**WHAT NEEDS TO BE DONE**
Starting from the line containing "Fale Conosco", give again every line through the end of the entries, word for word. Pictures stay out of the copy.

DATA RECORDS below:

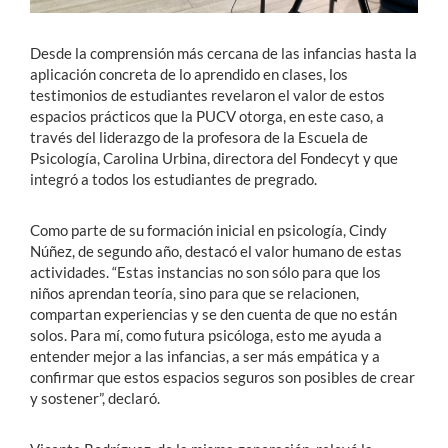
Desde la comprensión más cercana de las infancias hasta la
aplicación concreta de lo aprendido en clases, los
testimonios de estudiantes revelaron el valor de estos
espacios prácticos que la PUCV otorga, en este caso, a
través del liderazgo de la profesora de la Escuela de
Psicología, Carolina Urbina, directora del Fondecyt y que
integró a todos los estudiantes de pregrado.
Como parte de su formación inicial en psicología, Cindy
Núñez, de segundo año, destacó el valor humano de estas
actividades. “Estas instancias no son sólo para que los
niños aprendan teoría, sino para que se relacionen,
compartan experiencias y se den cuenta de que no están
solos. Para mí, como futura psicóloga, esto me ayuda a
entender mejor a las infancias, a ser más empática y a
confirmar que estos espacios seguros son posibles de crear
y sostener”, declaró.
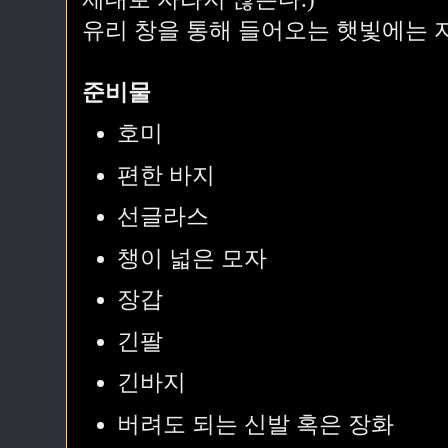
유리 창을 통해 들어오는 햇빛에는 
준비물
호미
편한 바지
선글라스
챙이 넓은 모자
장갑
긴팔
긴바지
버려도 되는 신발 혹은 장화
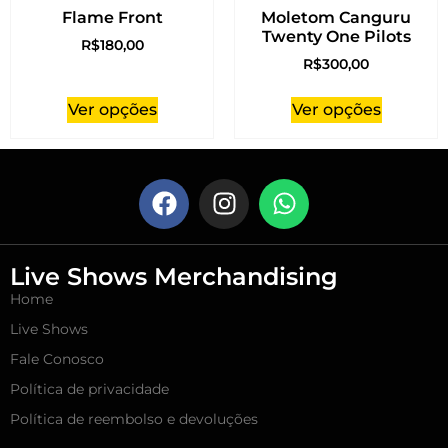
Flame Front
Moletom Canguru
Twenty One Pilots
R$
180,00
R$
300,00
Ver opções
Ver opções
Live Shows Merchandising
Home
Live Shows
Fale Conosco
Política de privacidade
Política de reembolso e devoluções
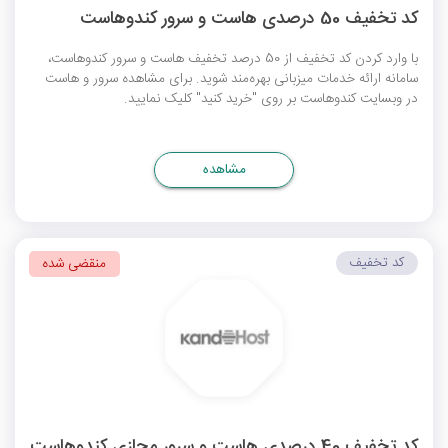
کد تخفیف 50 درصدی هاست و سرور کندوهاست
با وارد کردن کد تخفیف از 50 درصد تخفیف هاست و سرور کندوهاست،
سامانه ارائه خدمات میزبانی بهره‌مند شوید. برای مشاهده سرور و هاست
در وبسایت کندوهاست بر روی "خرید کنید" کلیک نمایید.
مشاهده
کد تخفیف
منقضی شده
کد تخفیف 40 درصدی هاست و سرور مجازی کندوهاست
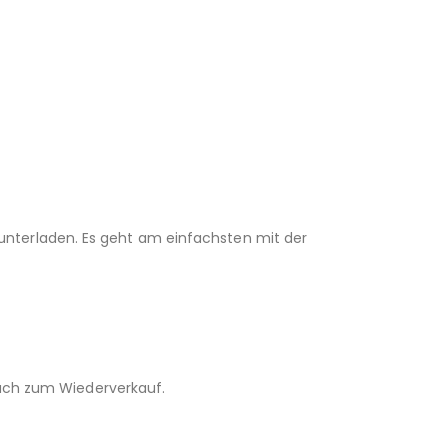
unterladen. Es geht am einfachsten mit der
 auch zum Wiederverkauf.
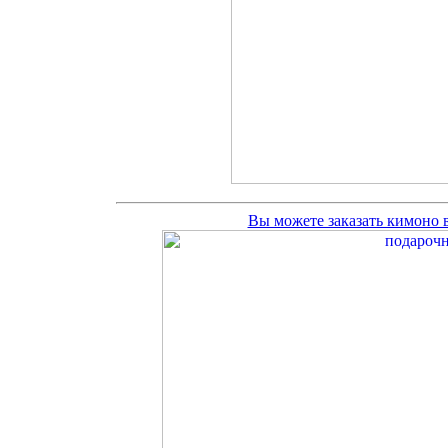
Вы можете заказать кимоно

End of DATA RECORDS.

**OUTPUT**
Fale Conosco
Política de privacidade
Política de reembolso e devoluções
کد تخفیف 50 درصدی هاست و سرور کندوهاست
با وارد کردن کد تخفیف از 50 درصد تخفیف هاست و سرور کندوهاست،
سامانه ارائه خدمات میزبانی بهره‌مند شوید. برای مشاهده سرور و هاست
در وبسایت کندوهاست بر روی "خرید کنید" کلیک نمایید.
مشاهده
کد تخفیف
منقضی شده
کد تخفیف 40 درصدی هاست و سرور مجازی کندوهاست
unterladen. Es geht am einfachsten mit der
 auch zum Wiederverkauf.
Вы можете заказать кимоно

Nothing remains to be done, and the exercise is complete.